------ EXTRACTED MATERIAL
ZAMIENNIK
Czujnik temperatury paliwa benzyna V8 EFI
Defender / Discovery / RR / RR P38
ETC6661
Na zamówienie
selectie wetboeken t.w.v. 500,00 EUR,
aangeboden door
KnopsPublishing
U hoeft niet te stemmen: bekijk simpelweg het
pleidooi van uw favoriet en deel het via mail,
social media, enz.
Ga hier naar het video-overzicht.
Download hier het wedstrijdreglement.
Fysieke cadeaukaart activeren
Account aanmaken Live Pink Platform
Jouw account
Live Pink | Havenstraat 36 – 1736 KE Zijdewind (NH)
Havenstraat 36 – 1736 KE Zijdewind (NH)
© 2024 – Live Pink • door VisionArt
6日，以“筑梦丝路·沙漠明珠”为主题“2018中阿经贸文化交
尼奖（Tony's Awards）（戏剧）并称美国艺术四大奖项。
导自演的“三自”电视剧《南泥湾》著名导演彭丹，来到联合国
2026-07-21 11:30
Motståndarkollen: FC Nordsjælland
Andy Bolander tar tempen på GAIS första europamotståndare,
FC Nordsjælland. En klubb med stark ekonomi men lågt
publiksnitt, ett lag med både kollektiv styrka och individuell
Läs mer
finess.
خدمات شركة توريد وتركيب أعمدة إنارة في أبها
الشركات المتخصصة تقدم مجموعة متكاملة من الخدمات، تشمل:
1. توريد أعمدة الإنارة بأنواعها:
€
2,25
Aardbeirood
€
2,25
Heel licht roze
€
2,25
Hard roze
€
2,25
------------
------ EXTRACTED MATERIAL
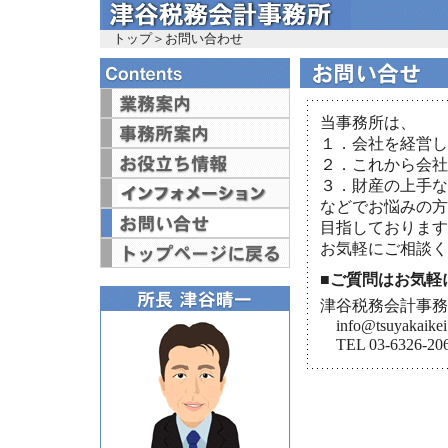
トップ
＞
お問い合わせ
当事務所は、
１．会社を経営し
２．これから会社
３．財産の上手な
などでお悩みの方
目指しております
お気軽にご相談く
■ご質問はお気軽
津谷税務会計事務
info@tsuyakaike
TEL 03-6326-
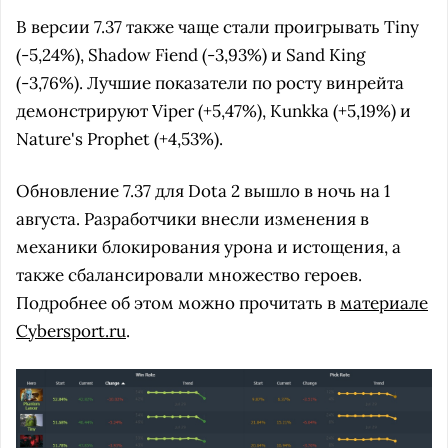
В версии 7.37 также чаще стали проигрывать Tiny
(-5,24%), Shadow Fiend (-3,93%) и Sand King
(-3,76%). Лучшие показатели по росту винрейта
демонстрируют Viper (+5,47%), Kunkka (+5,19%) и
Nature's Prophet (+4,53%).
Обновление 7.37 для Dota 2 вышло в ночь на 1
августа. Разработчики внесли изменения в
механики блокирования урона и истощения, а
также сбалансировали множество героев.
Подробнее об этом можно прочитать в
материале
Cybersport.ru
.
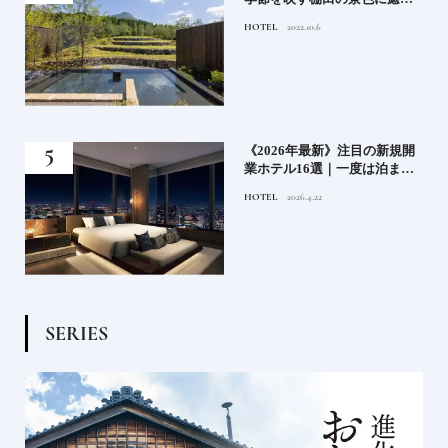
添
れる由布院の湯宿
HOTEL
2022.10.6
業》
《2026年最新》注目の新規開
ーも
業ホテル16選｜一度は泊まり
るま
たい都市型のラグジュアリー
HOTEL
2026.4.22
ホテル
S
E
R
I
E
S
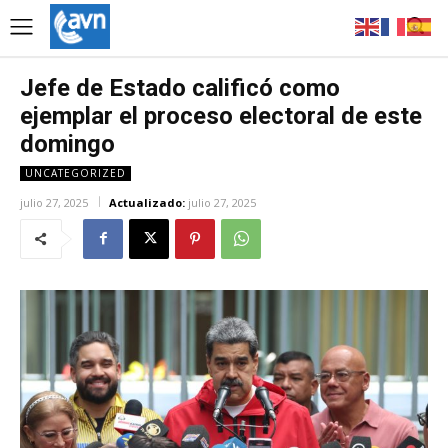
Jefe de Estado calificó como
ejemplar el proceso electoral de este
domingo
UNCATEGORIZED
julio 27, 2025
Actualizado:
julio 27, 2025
------------
**EXERCISE**
Count the lines above that include the word "Havenstraat". Reply with that number alone.

**WRITTEN RESPONSE**
2